Indodian.com – Kisah Tuna (belut) sebagai penjaga mata air masih diyakini oleh sebagian besar orang Manggarai, NTT hingga hari ini. Jika seseorang menangkap tuna di mata air, maka sumber mata air akan mengering dan pelaku serta keluarganya akan mendapat musibah yang berkepanjangan.
Di kampung Wae Tua, Desa Golo Mangung, Kecamatan Lamba Leda Utara terdapat sebuah kolam. Namanya Tiwu Waso. Di sekitar Tiwu Waso ada tujuh mata air. Mata air inilah yang menjadi sumber air untuk irigasi Dampek. Dalam radius 200 meter ke utara dan ke selatan dari Tiwu Waso ada beberapa titik mata air, kurang lebih ada 7 mata air. Mungkin itulah sebabnya kampung itu dinamakan Wae Tua. Wae: air. Tua: muncul. Banyak air yang muncul di Wae Tua persis di dekat kampung.
Di tengah kolam persis di sisi timur ada mata air. Mata air ini muncul di antara batu gamping. Mata air ini memberikan kesan angker, karena ada keyakinan masyarakat bahwa ada penunggunya. Konon, cerita orang tua bahwa di sana ada tuna pendek di mulut mata air.
Setiap warga takut untuk mendekat ke arah sumber mata air. Warga sekitar dan pengunjung hanya mampu melihat dari kejauhan. Kalaupun mendekat, biasanya menggunakan sampan yang terbuat dari beberapa batang pisang yang disatukan. Kata orang tua, kolam ini terkenal angker. Orang tua melarang setiap warga untuk menangkap sesuatu di mata air atau menebang pohon di atas mata air. Jika ada yang menangkap tuna (belut), maka yang bersangkutan akan mendapat musibah.
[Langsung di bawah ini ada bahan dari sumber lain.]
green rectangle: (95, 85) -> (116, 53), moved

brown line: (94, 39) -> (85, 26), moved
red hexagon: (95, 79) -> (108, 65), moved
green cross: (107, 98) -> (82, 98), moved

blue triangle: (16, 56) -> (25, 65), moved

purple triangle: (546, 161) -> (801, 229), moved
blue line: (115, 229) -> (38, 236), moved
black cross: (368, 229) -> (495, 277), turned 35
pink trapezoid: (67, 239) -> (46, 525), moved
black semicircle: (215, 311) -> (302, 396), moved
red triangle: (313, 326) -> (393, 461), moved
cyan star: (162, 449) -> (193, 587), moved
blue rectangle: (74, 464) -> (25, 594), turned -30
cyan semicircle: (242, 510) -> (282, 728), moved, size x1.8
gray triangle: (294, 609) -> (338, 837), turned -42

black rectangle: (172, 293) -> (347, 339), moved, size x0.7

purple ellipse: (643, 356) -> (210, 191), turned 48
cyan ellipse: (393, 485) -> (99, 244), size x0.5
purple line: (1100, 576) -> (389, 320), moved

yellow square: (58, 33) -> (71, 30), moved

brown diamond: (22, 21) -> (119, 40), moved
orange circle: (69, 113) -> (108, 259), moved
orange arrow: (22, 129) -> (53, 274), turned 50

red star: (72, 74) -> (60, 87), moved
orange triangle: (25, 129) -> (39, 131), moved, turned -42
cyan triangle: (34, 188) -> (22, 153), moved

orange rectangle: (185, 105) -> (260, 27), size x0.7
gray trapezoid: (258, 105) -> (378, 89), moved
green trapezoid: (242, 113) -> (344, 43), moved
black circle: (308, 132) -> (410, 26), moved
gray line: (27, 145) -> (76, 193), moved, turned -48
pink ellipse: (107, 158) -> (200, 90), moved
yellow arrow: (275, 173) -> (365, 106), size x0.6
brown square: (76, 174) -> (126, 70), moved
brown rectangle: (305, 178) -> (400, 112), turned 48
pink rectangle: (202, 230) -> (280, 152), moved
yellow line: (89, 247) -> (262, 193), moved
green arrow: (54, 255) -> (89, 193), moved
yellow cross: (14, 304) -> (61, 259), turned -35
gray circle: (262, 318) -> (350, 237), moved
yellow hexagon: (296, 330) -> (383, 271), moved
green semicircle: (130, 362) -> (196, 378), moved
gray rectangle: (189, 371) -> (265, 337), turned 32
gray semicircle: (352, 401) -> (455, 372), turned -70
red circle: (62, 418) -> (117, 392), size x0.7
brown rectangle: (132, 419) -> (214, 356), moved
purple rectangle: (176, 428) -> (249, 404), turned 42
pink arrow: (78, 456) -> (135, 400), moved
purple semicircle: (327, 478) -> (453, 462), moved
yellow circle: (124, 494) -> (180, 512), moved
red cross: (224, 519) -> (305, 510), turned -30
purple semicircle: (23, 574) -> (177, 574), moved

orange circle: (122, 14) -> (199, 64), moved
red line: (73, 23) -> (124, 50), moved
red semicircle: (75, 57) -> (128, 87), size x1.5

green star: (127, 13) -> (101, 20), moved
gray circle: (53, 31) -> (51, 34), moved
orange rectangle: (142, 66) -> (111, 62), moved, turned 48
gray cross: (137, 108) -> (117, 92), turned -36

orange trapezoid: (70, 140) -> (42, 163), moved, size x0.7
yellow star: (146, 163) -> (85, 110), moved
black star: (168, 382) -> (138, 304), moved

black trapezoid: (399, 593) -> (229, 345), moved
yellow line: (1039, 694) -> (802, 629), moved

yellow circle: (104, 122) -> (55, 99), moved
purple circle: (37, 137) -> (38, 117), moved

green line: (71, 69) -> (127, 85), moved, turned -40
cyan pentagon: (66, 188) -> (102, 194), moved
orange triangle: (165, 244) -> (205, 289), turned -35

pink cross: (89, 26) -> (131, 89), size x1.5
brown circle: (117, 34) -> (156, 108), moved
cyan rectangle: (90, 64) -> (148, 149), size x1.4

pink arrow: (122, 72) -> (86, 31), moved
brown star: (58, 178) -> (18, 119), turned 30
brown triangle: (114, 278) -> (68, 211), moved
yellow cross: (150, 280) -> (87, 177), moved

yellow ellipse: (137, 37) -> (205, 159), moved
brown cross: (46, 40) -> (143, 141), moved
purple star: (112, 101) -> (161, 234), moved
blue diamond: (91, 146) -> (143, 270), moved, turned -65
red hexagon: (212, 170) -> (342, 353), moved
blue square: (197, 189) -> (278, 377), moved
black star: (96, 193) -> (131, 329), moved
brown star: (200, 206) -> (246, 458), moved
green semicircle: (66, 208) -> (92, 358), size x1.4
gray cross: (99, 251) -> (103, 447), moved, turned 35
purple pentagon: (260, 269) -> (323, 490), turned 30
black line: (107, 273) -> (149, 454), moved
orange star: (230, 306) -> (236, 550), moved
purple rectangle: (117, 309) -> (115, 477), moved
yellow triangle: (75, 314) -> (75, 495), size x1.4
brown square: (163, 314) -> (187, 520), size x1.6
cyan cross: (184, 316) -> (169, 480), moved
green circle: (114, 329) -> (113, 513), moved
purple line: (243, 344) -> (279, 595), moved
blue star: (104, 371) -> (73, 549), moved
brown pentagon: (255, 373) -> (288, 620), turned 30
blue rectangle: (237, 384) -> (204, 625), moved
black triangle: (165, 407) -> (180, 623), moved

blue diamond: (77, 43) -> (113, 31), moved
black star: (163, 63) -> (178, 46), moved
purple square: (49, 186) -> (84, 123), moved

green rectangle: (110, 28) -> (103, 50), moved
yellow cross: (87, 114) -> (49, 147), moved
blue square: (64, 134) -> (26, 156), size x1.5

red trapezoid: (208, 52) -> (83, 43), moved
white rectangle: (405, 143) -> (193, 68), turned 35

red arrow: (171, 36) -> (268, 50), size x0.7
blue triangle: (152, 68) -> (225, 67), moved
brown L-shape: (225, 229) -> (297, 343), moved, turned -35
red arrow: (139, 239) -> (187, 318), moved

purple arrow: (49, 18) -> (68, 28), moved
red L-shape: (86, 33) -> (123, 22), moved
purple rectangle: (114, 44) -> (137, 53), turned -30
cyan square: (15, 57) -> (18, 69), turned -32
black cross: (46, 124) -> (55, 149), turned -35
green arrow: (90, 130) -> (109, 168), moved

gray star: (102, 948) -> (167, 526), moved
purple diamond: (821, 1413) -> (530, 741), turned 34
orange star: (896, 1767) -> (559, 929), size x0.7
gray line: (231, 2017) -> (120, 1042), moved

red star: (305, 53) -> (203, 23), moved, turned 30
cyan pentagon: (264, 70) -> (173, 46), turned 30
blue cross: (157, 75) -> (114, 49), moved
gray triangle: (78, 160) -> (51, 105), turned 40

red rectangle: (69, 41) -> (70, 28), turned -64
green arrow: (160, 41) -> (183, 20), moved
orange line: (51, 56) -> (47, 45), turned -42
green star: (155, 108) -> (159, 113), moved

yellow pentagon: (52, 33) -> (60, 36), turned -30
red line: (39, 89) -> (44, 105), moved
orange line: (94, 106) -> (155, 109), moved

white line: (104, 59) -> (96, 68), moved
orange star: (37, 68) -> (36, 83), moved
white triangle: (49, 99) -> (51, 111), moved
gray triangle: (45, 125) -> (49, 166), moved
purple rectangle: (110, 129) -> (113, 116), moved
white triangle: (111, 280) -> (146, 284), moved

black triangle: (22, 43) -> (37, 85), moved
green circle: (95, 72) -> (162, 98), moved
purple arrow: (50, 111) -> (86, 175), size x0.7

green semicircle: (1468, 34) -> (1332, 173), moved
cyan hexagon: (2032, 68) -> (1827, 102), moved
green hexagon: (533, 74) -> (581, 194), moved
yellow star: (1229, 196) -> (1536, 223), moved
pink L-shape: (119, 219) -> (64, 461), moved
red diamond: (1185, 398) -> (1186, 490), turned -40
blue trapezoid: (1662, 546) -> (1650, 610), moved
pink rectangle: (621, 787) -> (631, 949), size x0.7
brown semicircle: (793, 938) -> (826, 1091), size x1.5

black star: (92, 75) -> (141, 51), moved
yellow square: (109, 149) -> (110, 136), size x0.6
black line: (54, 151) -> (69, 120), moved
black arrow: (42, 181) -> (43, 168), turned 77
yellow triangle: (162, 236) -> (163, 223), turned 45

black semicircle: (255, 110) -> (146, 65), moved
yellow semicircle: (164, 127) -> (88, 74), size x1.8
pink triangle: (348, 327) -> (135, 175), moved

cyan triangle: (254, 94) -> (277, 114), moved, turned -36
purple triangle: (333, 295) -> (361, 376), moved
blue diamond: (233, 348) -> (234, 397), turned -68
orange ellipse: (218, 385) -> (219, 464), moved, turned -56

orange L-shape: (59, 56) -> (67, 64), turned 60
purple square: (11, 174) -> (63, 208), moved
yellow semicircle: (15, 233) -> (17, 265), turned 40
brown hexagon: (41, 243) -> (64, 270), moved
Beberapa waktu yang lalu, saya berkesempatan pergi ke kolam tersebut untuk melihat posisi mata air. Ada kesan angker ketika melihat air kolam yang tenang dengan beberapa deretan batu besar yang mengelilingi kolam tersebut. Di mulut mata air tampak tuna berwarna merah, berbentuk lonjong dan pendek. Masyarakat lokal meyakini bahwa tuna tersebut adalah penunggu dan penjaga mata air itu.